# Poodle play date (graphics heavy)



## outwest (May 1, 2011)

Since I have stopped going to the dog park for now, I've been working hard getting Bonnie enough exercise. Today Bonnie and Echo were invited to Chili's house for a play date. Echo isn't much of a player, but Bonnie and Chili had a blast. My husband brought the camera:

Ack! Flying poodle!!!!!!!!!!!









"Hey, he looks a little like me!"









Shall we dance?



























Can't catch me!


















Oh, yah?


----------



## outwest (May 1, 2011)

Water break!









She's distracted! I can get away!


















Oh...hello









Alright, where'd he go...









There he is!











Time for a break









Okay, let's go!









As we left to go home, this is what we saw- Don't leave me!


----------



## Onyx11 (Jan 8, 2012)

very cute pics! Looks like they had a great time.Onyx gets to meet his first poodle friend next Friday


----------



## Carley's Mom (Oct 30, 2011)

So cute, in some of the shots they look like they are dancing. I rarely ever see another Standard in my town, but today, at Petsmart, I met a woman that had two. We stood and talked poodle for 30 mins... it was so much fun to compare , check out everyone's Do... lol I wanted to get her number for playdates, but was too shy. I didn't want her to think I was a complete nut.
My daughter , the teacher said I was like two of her kids the other day... they noticed that they had on the same shoes. She said that they compared and then both agreed that yes, they were the same, So one said to the other , "Do you want to come to my Birthday party?" lol


----------



## Jack-A-Poo (Aug 21, 2011)

What fun....who needs a dogpark when you can romp around and wrestle with a fellow poodle mate


----------



## mom24doggies (Mar 28, 2011)

Very very cute!!! I wish I had poodles around for Trev to play with. It looks like Bonnie had a blast!! And her hair grew back so quickly!!


----------



## tokipoke (Sep 3, 2011)

Watching two poodles play is the best!! Great pics!


----------



## outwest (May 1, 2011)

Her hair is about 1/2 inch and curling now. It's only been 2 1/2 weeks! They cut it down to 1/4 inch (maybe 1/8- it was short), so it will be long before I know it.  Maybe I should post a pic on that thread for future reference in case anyone else is afraid their dog will be bald for months and months.

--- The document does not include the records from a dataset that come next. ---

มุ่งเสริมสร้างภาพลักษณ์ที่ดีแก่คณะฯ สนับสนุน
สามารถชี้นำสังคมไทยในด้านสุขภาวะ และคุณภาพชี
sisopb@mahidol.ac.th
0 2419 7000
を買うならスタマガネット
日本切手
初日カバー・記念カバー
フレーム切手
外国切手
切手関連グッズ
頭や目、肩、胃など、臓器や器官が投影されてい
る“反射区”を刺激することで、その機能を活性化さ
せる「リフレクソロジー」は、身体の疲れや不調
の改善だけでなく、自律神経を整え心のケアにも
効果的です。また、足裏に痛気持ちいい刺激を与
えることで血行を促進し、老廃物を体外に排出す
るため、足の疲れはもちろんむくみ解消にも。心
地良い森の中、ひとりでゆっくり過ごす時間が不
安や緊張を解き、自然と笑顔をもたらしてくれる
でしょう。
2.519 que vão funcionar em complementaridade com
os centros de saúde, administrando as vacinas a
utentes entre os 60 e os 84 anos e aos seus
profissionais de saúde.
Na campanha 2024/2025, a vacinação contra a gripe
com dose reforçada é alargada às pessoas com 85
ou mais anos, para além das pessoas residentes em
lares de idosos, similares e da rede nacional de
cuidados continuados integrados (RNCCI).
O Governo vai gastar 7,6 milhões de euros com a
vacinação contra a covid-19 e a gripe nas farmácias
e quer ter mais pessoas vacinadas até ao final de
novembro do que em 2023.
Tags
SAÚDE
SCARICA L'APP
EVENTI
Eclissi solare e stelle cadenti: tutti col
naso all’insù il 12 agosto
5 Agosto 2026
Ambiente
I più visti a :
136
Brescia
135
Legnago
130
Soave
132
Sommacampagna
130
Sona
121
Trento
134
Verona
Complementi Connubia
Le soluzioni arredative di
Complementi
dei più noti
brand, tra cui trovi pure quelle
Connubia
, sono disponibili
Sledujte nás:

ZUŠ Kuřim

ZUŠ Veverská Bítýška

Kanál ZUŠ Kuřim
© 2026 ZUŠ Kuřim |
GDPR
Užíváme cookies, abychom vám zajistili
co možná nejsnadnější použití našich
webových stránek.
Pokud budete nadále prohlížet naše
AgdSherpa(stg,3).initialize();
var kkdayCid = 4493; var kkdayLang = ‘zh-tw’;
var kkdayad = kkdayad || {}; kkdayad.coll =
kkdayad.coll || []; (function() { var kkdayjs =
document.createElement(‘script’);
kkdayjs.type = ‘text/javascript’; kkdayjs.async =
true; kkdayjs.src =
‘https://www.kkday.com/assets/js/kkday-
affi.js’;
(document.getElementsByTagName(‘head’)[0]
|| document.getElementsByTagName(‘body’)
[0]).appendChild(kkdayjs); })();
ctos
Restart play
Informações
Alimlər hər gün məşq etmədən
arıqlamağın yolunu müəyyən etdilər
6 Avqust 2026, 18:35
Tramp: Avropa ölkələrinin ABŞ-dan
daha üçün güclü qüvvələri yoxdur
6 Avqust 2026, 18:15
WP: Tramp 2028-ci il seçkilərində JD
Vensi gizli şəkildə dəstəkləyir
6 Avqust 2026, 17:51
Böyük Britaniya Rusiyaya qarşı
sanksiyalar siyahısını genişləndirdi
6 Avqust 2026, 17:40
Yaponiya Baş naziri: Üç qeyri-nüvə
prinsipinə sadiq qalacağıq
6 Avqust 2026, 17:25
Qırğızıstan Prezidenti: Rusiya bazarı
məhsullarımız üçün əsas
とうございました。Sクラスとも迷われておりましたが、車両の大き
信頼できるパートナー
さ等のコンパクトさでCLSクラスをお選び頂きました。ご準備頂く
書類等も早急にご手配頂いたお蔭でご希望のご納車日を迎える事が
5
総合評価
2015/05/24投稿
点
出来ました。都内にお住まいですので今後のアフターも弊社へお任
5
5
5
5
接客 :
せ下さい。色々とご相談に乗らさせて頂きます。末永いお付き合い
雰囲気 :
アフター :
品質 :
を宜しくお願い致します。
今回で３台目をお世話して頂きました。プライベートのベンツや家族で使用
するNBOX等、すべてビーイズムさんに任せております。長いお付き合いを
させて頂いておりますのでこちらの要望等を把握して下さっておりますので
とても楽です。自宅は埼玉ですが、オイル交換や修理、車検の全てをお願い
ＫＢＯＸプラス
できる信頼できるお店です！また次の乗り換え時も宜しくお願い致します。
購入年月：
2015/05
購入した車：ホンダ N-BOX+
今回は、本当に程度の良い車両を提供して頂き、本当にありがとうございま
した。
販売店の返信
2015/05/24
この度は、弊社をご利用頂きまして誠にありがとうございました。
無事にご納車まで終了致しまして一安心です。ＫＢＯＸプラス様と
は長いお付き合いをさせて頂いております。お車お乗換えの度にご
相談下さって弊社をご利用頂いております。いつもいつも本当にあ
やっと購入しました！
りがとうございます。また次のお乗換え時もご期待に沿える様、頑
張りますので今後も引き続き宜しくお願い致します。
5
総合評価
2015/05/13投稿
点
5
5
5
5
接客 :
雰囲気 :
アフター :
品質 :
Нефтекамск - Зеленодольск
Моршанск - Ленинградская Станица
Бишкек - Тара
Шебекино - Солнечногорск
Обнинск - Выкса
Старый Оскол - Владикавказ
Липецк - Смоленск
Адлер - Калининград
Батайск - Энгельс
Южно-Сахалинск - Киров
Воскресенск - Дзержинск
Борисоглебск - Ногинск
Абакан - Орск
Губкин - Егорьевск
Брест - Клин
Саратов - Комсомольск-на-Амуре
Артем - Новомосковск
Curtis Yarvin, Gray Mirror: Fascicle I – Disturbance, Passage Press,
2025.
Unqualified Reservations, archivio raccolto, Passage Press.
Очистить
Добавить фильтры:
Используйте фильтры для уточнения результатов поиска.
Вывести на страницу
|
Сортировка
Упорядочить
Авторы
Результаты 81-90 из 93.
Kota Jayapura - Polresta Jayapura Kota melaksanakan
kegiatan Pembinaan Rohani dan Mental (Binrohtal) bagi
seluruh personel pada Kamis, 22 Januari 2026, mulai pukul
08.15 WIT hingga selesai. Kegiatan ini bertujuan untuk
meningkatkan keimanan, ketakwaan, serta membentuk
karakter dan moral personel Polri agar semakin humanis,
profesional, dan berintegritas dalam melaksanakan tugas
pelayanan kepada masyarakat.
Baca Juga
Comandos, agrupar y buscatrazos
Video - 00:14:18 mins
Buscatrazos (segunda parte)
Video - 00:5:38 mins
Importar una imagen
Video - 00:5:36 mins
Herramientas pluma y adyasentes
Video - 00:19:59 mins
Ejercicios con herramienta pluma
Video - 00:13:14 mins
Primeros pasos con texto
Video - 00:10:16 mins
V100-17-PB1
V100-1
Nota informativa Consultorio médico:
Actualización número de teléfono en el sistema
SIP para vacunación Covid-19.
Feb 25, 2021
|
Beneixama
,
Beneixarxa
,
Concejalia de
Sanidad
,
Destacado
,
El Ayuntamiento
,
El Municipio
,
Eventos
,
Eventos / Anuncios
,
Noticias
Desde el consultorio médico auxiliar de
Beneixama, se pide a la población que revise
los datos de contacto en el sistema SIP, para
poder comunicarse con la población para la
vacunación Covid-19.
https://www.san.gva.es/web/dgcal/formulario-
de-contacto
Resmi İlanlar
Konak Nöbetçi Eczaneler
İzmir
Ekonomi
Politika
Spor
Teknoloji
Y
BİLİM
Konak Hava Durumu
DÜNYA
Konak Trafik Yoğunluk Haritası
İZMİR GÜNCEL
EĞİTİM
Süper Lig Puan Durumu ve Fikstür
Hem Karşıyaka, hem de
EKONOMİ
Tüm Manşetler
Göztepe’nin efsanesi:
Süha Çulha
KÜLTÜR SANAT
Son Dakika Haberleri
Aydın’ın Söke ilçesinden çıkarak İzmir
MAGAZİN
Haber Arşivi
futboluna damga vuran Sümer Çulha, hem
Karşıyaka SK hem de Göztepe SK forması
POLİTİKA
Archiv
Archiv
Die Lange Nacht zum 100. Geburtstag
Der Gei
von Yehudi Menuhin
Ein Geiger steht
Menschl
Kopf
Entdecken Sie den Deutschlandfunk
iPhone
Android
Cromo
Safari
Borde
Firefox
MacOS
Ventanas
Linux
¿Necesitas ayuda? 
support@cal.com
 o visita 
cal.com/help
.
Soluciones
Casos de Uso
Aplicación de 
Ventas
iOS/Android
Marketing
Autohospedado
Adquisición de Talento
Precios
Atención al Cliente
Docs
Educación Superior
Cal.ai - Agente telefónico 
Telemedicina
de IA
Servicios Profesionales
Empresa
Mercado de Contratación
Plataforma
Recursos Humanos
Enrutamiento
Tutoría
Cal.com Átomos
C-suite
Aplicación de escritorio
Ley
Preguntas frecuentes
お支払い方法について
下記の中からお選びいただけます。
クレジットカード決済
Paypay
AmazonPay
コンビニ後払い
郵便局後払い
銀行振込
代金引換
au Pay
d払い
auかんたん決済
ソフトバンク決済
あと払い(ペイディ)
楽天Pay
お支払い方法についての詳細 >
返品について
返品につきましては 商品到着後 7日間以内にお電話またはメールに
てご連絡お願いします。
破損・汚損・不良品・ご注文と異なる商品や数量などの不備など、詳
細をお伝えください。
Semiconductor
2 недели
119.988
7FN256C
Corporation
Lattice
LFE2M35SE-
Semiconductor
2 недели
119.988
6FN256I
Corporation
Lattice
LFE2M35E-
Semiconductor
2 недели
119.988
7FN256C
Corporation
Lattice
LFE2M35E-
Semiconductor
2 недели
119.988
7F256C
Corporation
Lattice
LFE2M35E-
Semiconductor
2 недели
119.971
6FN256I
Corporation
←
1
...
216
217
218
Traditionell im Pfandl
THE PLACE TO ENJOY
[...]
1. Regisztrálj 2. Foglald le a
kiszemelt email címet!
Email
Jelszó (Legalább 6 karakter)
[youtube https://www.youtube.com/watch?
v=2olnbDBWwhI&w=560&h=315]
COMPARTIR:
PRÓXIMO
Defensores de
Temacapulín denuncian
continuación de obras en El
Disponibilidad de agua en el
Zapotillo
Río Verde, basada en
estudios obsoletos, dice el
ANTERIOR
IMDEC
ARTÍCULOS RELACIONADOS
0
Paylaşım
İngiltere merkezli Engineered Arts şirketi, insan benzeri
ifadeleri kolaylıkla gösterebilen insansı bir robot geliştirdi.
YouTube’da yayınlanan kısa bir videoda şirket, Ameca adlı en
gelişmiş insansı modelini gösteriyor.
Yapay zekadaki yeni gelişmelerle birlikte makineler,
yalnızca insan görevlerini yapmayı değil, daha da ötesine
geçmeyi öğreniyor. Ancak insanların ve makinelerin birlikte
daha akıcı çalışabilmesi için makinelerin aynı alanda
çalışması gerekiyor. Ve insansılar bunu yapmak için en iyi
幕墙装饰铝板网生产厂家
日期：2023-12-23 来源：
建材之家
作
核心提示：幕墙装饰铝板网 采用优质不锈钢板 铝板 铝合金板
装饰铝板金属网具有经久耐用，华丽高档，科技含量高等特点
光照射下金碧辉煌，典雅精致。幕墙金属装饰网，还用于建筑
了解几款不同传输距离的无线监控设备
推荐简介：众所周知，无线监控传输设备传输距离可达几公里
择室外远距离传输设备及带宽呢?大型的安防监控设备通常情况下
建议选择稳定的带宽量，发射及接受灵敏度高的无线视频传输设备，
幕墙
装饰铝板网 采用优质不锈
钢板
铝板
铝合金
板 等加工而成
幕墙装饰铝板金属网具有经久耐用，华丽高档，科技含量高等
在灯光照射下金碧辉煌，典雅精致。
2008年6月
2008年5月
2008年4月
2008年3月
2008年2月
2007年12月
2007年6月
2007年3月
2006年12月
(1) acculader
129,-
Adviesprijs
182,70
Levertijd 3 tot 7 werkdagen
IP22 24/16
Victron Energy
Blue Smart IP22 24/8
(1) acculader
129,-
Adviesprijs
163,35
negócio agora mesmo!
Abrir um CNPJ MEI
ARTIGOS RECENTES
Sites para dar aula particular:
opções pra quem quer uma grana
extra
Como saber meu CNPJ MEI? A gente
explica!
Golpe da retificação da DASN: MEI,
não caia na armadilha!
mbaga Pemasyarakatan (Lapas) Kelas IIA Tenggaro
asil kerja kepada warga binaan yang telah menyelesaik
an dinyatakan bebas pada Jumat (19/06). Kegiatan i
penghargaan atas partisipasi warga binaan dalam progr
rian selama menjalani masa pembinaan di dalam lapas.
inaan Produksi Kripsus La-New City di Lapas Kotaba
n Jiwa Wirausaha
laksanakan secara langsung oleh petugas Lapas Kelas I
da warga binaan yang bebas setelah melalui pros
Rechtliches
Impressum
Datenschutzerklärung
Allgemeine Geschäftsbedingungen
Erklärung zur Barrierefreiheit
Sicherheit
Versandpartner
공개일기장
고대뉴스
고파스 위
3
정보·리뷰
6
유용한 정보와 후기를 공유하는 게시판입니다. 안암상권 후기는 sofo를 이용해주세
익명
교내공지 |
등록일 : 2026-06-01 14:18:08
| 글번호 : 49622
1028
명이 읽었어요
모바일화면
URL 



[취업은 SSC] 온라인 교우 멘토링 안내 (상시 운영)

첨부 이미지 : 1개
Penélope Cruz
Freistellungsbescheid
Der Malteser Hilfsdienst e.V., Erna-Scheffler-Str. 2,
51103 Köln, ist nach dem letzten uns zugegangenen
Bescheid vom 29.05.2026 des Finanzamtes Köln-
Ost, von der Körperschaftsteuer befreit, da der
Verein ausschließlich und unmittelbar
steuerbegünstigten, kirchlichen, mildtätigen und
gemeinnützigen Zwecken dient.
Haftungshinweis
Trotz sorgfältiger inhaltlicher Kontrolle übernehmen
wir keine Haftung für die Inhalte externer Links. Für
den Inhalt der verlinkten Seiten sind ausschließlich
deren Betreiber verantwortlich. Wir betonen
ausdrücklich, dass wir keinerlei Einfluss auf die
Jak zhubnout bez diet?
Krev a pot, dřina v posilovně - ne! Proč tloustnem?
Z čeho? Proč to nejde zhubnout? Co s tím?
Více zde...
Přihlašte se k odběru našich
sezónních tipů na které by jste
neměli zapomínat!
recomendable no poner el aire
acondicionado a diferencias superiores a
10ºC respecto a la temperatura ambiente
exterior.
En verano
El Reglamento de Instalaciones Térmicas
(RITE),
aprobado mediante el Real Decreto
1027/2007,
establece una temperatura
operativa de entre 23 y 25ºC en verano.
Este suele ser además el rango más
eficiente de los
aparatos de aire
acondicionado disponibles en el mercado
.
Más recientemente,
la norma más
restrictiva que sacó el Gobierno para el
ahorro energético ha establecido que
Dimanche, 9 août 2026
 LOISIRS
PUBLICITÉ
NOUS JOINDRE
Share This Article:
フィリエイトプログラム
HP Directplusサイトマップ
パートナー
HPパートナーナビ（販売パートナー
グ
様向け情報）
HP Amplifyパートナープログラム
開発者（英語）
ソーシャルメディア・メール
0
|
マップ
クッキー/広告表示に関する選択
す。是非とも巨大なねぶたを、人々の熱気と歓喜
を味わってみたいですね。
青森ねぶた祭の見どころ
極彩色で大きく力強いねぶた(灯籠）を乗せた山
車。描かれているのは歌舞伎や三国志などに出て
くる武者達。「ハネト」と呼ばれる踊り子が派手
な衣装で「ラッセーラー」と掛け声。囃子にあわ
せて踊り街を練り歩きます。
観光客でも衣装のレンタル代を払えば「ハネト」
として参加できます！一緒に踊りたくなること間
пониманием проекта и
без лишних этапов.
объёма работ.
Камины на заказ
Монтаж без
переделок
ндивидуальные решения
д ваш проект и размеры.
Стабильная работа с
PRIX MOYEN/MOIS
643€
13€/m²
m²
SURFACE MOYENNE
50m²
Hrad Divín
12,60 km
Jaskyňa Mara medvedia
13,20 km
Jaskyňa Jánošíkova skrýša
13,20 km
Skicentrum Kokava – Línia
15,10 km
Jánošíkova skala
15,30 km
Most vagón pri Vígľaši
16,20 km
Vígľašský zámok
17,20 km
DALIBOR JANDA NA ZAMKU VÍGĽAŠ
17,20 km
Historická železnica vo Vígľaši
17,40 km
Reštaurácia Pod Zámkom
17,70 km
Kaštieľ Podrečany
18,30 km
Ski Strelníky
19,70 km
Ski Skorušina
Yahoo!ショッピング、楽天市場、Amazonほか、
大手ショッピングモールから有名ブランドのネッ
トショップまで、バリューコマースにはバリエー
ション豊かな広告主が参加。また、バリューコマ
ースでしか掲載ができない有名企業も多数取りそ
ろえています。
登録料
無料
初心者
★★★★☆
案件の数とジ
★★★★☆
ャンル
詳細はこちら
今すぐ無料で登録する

Here's a couple more (like I didn't post enough already! LOL).


----------



## sandooch (Jan 20, 2011)

Wow! They really look as if they're dancing in the 5th picture from the top. So cute!


----------



## cliffdweller (Jan 31, 2011)

Really nice photos ! I love the penultimate photo in the first post. I could watch dogs playing (or "hunting") all day long ...


----------



## all that jazz (Feb 6, 2011)

great pictures!


----------



## Trillium (Sep 1, 2009)

Really cute, the look like they had so much fun!!!


----------



## liljaker (Aug 6, 2011)

Love the pics. With a fast glance it's like, "Hey, how did Sunny get in there???" Is Chili quite a bit smaller? How I wish Sunny would play like that, or play at all with another poodle. My guess is once he is 100% content, confident and comfortable with his home, with the right dog he will. Great pictures thanks for sharing.


----------



## Leooonie (May 30, 2009)

I love their energy!!!!!! They look like they're having fun... I fancy joining in myself!!!


----------



## Rowan (May 27, 2011)

Very cute! I love the horse impersonations.  (Rearing up and locking forelimbs.) The little guy really sets off Bonnie's color--you can see how much more apricot she is in color. Love Chili's ear color--is he a cream?


----------



## Arborgale (Dec 11, 2011)

Wow, looks like they had a blast! I wish I was there. How do you find other poodles to play with? I never see any.


----------



## Marcie (Aug 2, 2011)

If you ever had a bad day all you would have to do is look at these pictures to lift your spirits. Talk about pure JOY!


----------



## peppersb (Jun 5, 2011)

Outwest -- I love love love your photos. What fun! Cammie also has a playmate who looks a lot like her. He is about a month younger than her and we have had a couple of playdates, one of them on a very muddy day. I'm attaching photos, but as you will see, I am not nearly as good a photographer as your husband!


----------



## liljaker (Aug 6, 2011)

I love the shot of the black boots while drinking water! Yep, since Jake was black (already) I guess I never really realized how muddy he got.


----------



## outwest (May 1, 2011)

liljaker, Chili is a lot smaller. He is a Moyen poodle and around 16.5/17 inches right now. He is 8 months old, so may grow a tiny bit. He was a larger Moyen in his litter. His dam is 18 inches and his imported from Russia sire is 16 inches. He is my sister in law's poodle. Bonnie is a small standard, about 22 inches tall. They came from the same breeder, but have different sires and dams, although they share a line a couple generations back. The breeder is breeding two lines: Moyens and standards. Bonnie is small for a standard, but a couple of her siblings are bigger plus she has a larger litters. I guess the point is they are cousins, of sorts. 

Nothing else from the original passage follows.